A massless spring of free length L and spring constant K is stretched until a desired force F is achieved. A mass M is attached to the stretched spring, and the spring is then allowed to accelerate the mass until the spring length is L2.

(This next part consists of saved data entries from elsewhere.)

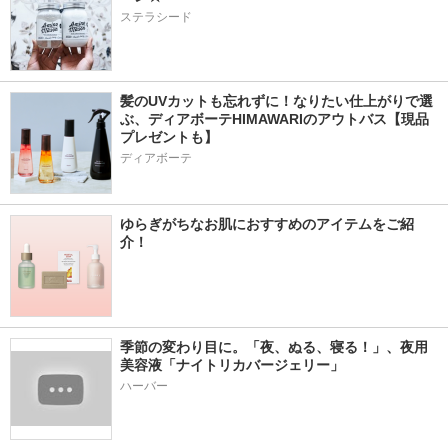
ステラシード
髪のUVカットも忘れずに！なりたい仕上がりで選
ぶ、ディアボーテHIMAWARIのアウトバス【現品
プレゼントも】
ディアボーテ
ゆらぎがちなお肌におすすめのアイテムをご紹
介！
季節の変わり目に。「夜、ぬる、寝る！」、夜用
美容液「ナイトリカバージェリー」
ハーバー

Find a closed-form solution for the speed of the mass when the spring length is L2 (where L2>L). Ignore friction and gravity. Use the solution to explore the effect of small changes in L and K (with F, M, and L2 held constant).

Re: Physics Quiz 8
 

Energy in the system = F^2 / 2K
Length when stretched (L3) = L + F/K

Potential energy at L2 = 0.5K*(L2-L)^2

Kinetic energy @L2 = F^2 / 2K - 0.5K*(L2-L)^2

Velocity@L2 = Sqrt(2/M( (F^2 / 2K) - 0.5K*(L2-L)^2 ))
=Sqrt(2K/M( (F/K)^2 - 0.5(L2-L)^2))

I don't know what to do with that.

Re: Physics Quiz 8
 

I think it should be v=sqrt( F^2/(k*m)-(k/m)*(L2-L)^2).

Re: Physics Quiz 8
 

Did you mean F^2/(2K) ?

Re: Physics Quiz 8
 

Could you show your work please?

Re: Physics Quiz 8
 

Sure. I used a somewhat roundabout method. Let A = F/k be the amplitude of the oscillation. The position will follow simple harmonic motion with equation x = L + A * cos(sqrt(k/m)*t), with x = 0 as the left end of the spring and the mass started at t = 0. So we set x = L2 and so L2-L = A * cos(sqrt(k/m)*t). Also, v = x' = - A * sqrt(k/m) * sin(sqrt(k/m)*t). So then we have v^2 = A^2 * (k/m) * sin^2(sqrt(k/m)*t) = (k/m) * (A^2- A^2 * cos^2(sqrt(k/m)*t)) = (k/m) * (A^2-(L2-L)^2) = ((F^2)/(k*m) - (k/m)*(L2-L)^2). Finally we have
v = sqrt((F^2)/(k*m) - (k/m)*(L2-L)^2).

Re: Physics Quiz 8
 

Good stuff.

In post #2, lemiant used energy conservation to find the solution*.

In post #6, dan2915 used the equations for simple harmonic motion.

Let me add a third way: use Newton's 2^nd Law:

F = -k*x = M*a = M*(dV/dt) = M*(dx/dt)(dV/dx) = M*V*(dV/dx)

=> M*V*(dV/dx) = -k*x

=> V*dV = -(k/M)*x*dx

Integrate the left side from V=0 to V=V₂, and the right side from x=-F/k to x=(L-L₂), and solve for V₂

This Quiz was inspired by post #5 in this thread.


*neglecting the error in the final step